→ **Supplied entries**:
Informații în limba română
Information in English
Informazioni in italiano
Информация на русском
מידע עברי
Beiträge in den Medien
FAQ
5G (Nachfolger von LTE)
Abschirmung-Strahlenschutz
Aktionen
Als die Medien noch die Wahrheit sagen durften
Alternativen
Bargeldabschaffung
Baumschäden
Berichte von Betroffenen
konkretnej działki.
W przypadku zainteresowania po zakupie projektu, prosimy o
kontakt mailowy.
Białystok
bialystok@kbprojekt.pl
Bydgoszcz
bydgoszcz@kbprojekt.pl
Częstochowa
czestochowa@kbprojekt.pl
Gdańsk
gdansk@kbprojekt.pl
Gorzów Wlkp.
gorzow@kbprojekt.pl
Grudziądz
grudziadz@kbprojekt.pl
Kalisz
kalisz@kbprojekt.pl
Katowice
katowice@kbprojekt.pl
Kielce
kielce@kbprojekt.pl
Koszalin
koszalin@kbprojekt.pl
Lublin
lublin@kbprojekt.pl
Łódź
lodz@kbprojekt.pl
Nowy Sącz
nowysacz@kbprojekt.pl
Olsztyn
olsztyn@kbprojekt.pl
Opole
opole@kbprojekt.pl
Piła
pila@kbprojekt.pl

---

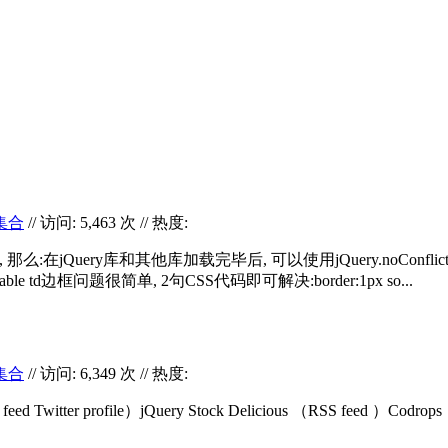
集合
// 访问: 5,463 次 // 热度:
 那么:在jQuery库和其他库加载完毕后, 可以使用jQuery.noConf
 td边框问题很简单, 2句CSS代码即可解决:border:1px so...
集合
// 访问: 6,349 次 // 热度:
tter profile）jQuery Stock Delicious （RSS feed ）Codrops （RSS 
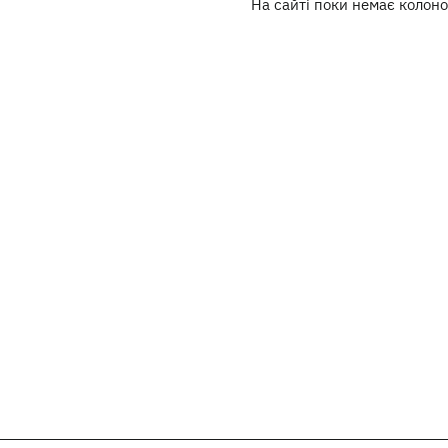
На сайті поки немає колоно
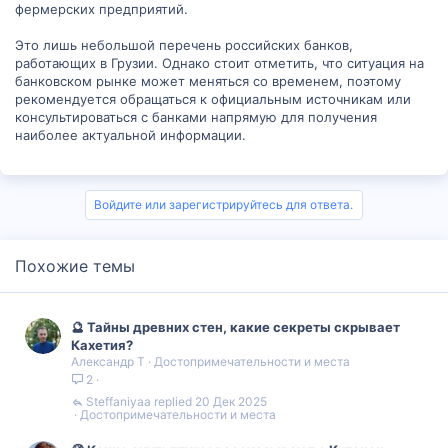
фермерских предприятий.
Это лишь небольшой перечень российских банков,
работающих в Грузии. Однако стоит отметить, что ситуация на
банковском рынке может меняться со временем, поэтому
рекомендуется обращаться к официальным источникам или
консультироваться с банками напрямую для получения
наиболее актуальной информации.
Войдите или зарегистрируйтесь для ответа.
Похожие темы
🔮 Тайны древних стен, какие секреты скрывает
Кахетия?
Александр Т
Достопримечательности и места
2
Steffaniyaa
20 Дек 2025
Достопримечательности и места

==

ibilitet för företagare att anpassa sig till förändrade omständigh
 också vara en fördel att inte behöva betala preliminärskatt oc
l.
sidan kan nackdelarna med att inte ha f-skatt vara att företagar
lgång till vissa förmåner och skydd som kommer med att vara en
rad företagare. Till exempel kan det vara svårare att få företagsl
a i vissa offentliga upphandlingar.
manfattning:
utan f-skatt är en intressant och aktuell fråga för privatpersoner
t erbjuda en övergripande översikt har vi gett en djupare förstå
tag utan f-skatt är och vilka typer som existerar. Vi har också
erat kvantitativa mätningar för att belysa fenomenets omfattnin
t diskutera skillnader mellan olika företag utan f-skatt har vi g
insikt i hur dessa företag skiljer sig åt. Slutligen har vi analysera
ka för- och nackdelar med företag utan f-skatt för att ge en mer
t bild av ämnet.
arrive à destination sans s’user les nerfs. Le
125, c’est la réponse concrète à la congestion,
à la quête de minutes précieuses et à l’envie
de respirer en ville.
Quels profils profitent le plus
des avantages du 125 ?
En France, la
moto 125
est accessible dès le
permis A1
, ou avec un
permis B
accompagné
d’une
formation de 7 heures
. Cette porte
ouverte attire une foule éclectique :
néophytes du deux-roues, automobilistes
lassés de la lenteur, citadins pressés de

→ **Task prompt**: Once the line with "ibilitet för företagare" is found in the records above, print exactly that line and every line after it through the line with "lassés de la lenteur, citadins pressés de".

→ **Response area**:
ibilitet för företagare att anpassa sig till förändrade omständigh
 också vara en fördel att inte behöva betala preliminärskatt oc
l.
sidan kan nackdelarna med att inte ha f-skatt vara att företagar
lgång till vissa förmåner och skydd som kommer med att vara en
rad företagare. Till exempel kan det vara svårare att få företagsl
a i vissa offentliga upphandlingar.
manfattning:
utan f-skatt är en intressant och aktuell fråga för privatpersoner
t erbjuda en övergripande översikt har vi gett en djupare förstå
tag utan f-skatt är och vilka typer som existerar. Vi har också
erat kvantitativa mätningar för att belysa fenomenets omfattnin
t diskutera skillnader mellan olika företag utan f-skatt har vi g
insikt i hur dessa företag skiljer sig åt. Slutligen har vi analysera
ka för- och nackdelar med företag utan f-skatt för att ge en mer
t bild av ämnet.
arrive à destination sans s’user les nerfs. Le
125, c’est la réponse concrète à la congestion,
à la quête de minutes précieuses et à l’envie
de respirer en ville.
Quels profils profitent le plus
des avantages du 125 ?
En France, la
moto 125
est accessible dès le
permis A1
, ou avec un
permis B
accompagné
d’une
formation de 7 heures
. Cette porte
ouverte attire une foule éclectique :
néophytes du deux-roues, automobilistes
lassés de la lenteur, citadins pressés de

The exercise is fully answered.